[MATERIAL TO PROCESS Boundary: Start]
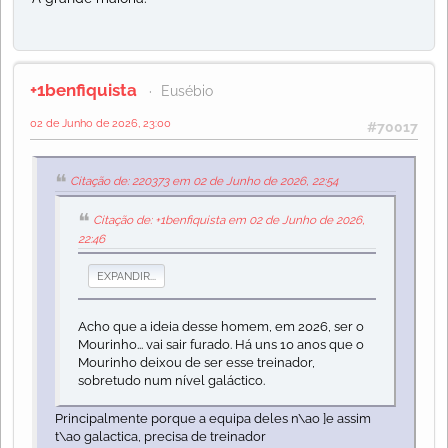
+1benfiquista
Eusébio
02 de Junho de 2026, 23:00
#70017
Citação de: 220373 em 02 de Junho de 2026, 22:54
Citação de: +1benfiquista em 02 de Junho de 2026,
22:46
EXPANDIR...
Acho que a ideia desse homem, em 2026, ser o
Mourinho... vai sair furado. Há uns 10 anos que o
Mourinho deixou de ser esse treinador,
sobretudo num nível galáctico.
Principalmente porque a equipa deles n\ao ]e assim
t\ao galactica, precisa de treinador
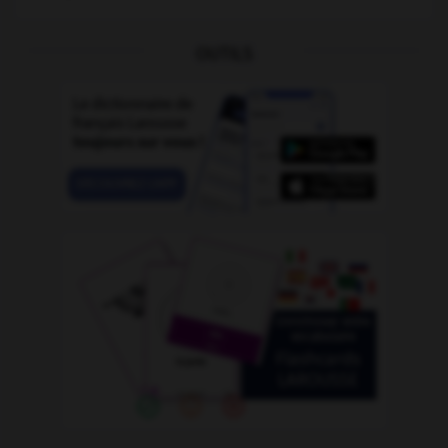
OUTILS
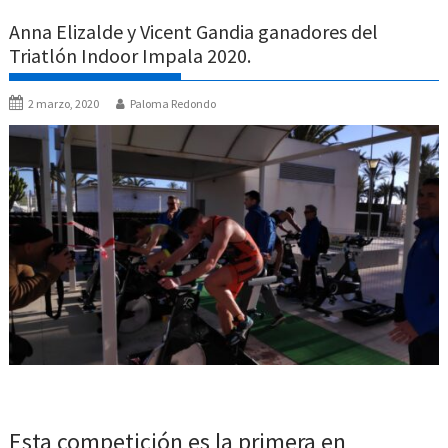
Anna Elizalde y Vicent Gandia ganadores del
Triatlón Indoor Impala 2020.
2 marzo, 2020
Paloma Redondo
Esta competición es la primera en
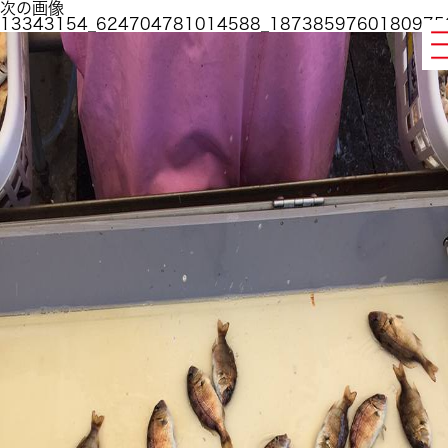
次の画像
13343154_624704781014588_1873859760180975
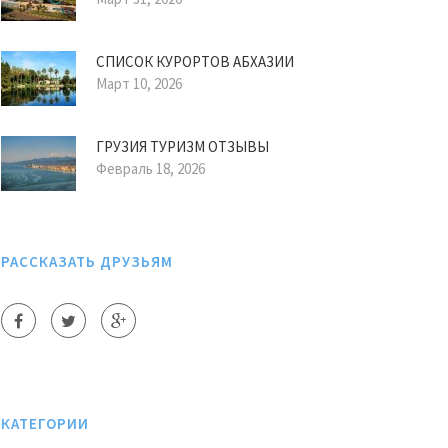
СПИСОК КУРОРТОВ АБХАЗИИ
Март 10, 2026
ГРУЗИЯ ТУРИЗМ ОТЗЫВЫ
Февраль 18, 2026
РАССКАЗАТЬ ДРУЗЬЯМ
КАТЕГОРИИ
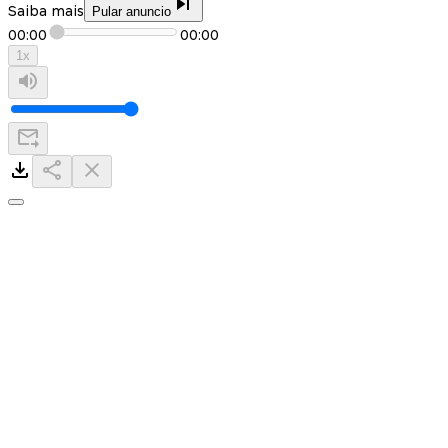
Saiba mais
Pular anuncio
00:00
00:00
1
x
[MATERIAL TO PROCESS Boundary: End]
**WHAT YOU SHOULD DO:**
Extract only the lines from the one that contains "EXPANDIR..." through the end of the records, inclusive, and omit every picture.

**SOLVED PROBLEM:**
EXPANDIR...
Acho que a ideia desse homem, em 2026, ser o
Mourinho... vai sair furado. Há uns 10 anos que o
Mourinho deixou de ser esse treinador,
sobretudo num nível galáctico.
Principalmente porque a equipa deles n\ao ]e assim
t\ao galactica, precisa de treinador
OUTILS
Anna Elizalde y Vicent Gandia ganadores del
Triatlón Indoor Impala 2020.
2 marzo, 2020
Paloma Redondo
Esta competición es la primera en
次の画像
13343154_624704781014588_1873859760180975
СПИСОК КУРОРТОВ АБХАЗИИ
Март 10, 2026
ГРУЗИЯ ТУРИЗМ ОТЗЫВЫ
Февраль 18, 2026
РАССКАЗАТЬ ДРУЗЬЯМ
КАТЕГОРИИ
Saiba mais
Pular anuncio
00:00
00:00
1
x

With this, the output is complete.